Introduction
The Online team has a weekly firefighter rotation where every Monday a new firefigter takes over the responsability of becoming the first line of defense for any incidents or issues impacting Banno Online. View the weekly schedule on the Online Firefighter Calendar.
During the rotation, the firefighter is expected to:
- Process customer issues.
- Monitor #org-online.
- Handle PagerDuty alerts 24/7. PagerDuty alerts should be acknowledged once received, and resolved once the issue is resolved.
- Create/manage fixes for the aforementioned issues, or ask others to help fix an issue.
The firefighter should pull in other team members and co-workers as needed to resolve an issue. All team members should generally be reachable through Slack DM and SMS and phone call, except when on PTO.
Get Firefighter Access
- Firefighter Access will allow the Firefighter to view customer data in the production environment.
- Getting FF access is automated in the #org-firefighter-requests channel. Just post
FF please. - If you get an automated error like
John Doe is not a banno user, you need to update your Slack account email to match your People email (most likely your JHA email).
PagerDuty Account Setup
Each team member will need to get a PagerDuty account. Join #org-tech-ops and ask for a PagerDuty account to be created for you. Once your account is created, make sure you configure your account properly. Properly receiving PagerDuty notifications is important. Downloading the PagerDuty mobile app is recommeded.
Process Customer Issues
- Use the Online Triage Dashboard filter in JIRA to see issues that need to be triaged.
- Issues should be claimed or rejected (not necessarily fixed) within 8 business hours.
- Go through each issue one by one, analyzing the description at a high level.
- For each issue that is determined to be outside our domain, follow these steps:
- Click
Automation - Tier-2 Triage V2 - Reject Issue - Web - Click
Run
- Click
- For each issue that needs to be fixed by
The Online Team, follow these steps:- Click
Automation -> Tier-2 Triage V2 - Claim for Web - Click
Run - Note: When we do this, a WEB-XXXX ticket is created for us and linked to the
OPSrelated ticket - For each ticket created via automation, we need to manually make these changes:
- Assign to yourself
- Click
- During investigation, if you find a service in the logs that you are not familiar with, you can identify the owner here.
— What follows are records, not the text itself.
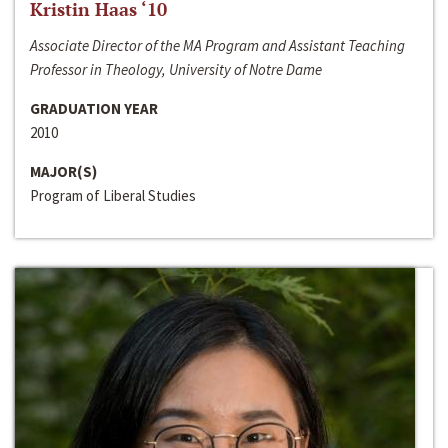
Kristin Haas ‘10
Associate Director of the MA Program and Assistant Teaching
Professor in Theology, University of Notre Dame
GRADUATION YEAR
2010
MAJOR(S)
Program of Liberal Studies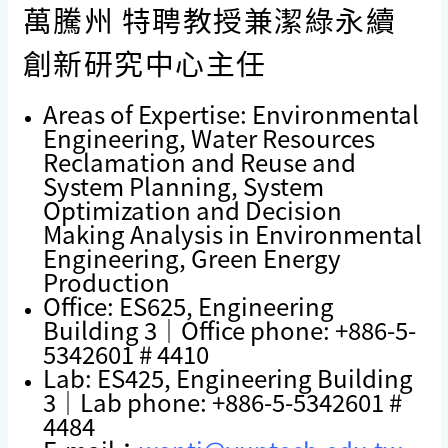
萬騰州 特聘教授兼潔綠永續
創新研究中心主任
Areas of Expertise: Environmental
Engineering, Water Resources
Reclamation and Reuse and
System Planning, System
Optimization and Decision
Making Analysis in Environmental
Engineering, Green Energy
Production
Office: ES625, Engineering
Building 3｜Office phone: +886-5-
5342601 # 4410
Lab: ES425, Engineering Building
3｜Lab phone: +886-5-5342601 #
4484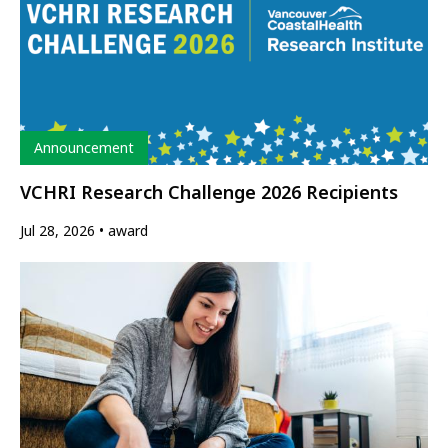
Type
Announcement
VCHRI Research Challenge 2026 Recipients
Jul 28, 2026
award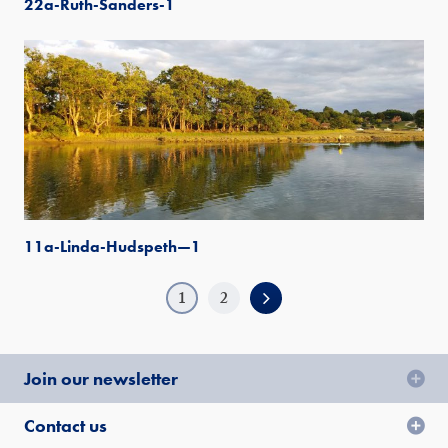
22a-Ruth-Sanders-1
11a-Linda-Hudspeth—1
1
2
Join our newsletter
Contact us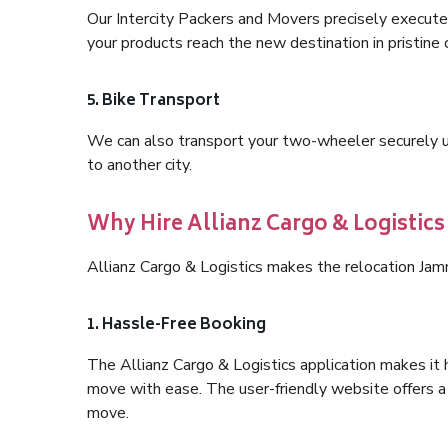
Our Intercity Packers and Movers precisely execute
your products reach the new destination in pristine 
5. Bike Transport
We can also transport your two-wheeler securely usi
to another city.
Why Hire Allianz Cargo & Logistic
Allianz Cargo & Logistics makes the relocation Jam
1. Hassle-Free Booking
The Allianz Cargo & Logistics application makes it 
move with ease. The user-friendly website offers a 
move.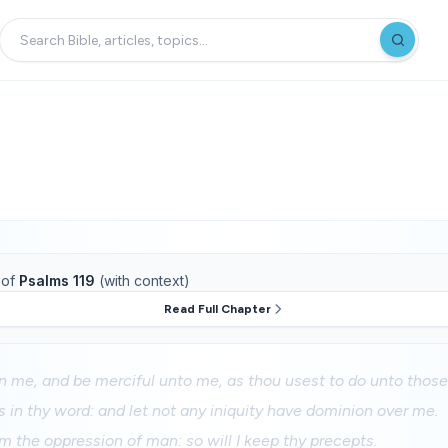
of
Psalms 119
(with context)
Read Full Chapter
 me, and be merciful unto me, as thou usest to do unto those
 in thy word: and let not any iniquity have dominion over me.
m the oppression of man: so will I keep thy precepts.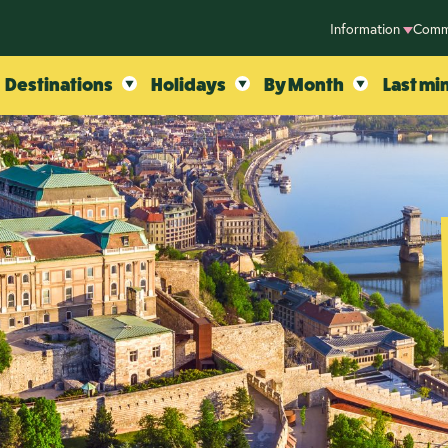
Information
Comm
Destinations
Holidays
By Month
Last mi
If you need help or clarification, you can reach out to that team’s slack channel.
- Provide regular updates on the ticket until it’s complete.
Tools
- Reporting tool: This Google Chrome extension provides several features in order make it ease to consult information about users and institutions among others.
- Debug tool - Production & Debug tool - UAT: Used to retrieve data for users and institutions in both the Production and UAT environments. Note: See instructions here.
- Postman: Used to retrieve data for users and institutions in both the Production and UAT environments. More flexibility than the Node Debug Customer Issue tool. Note: Must have FF Access and must add eauth cookie in the request.
- DataDog: Logs. Please be aware that rehydrating logs is very expensive for JH.
- People: Uses Banno Online components and can view Production data if FF Access has been requested.
Incidents/Outside of Work Hours
PagerDuty is shared amongst the Online team and will be used to notify the firefighter on duty if/when there is an incident.
- In Slack typing
/pd-online YOUR MESSAGEanywhere will create an incident and notify the active firefighter.
General Questions
For general questions on issues it is best to contact the firefighter through use of the #org-online room. However, for a faster response @online-firefighter is the handle that will ping the firefighter directly without creating an incident in PagerDuty.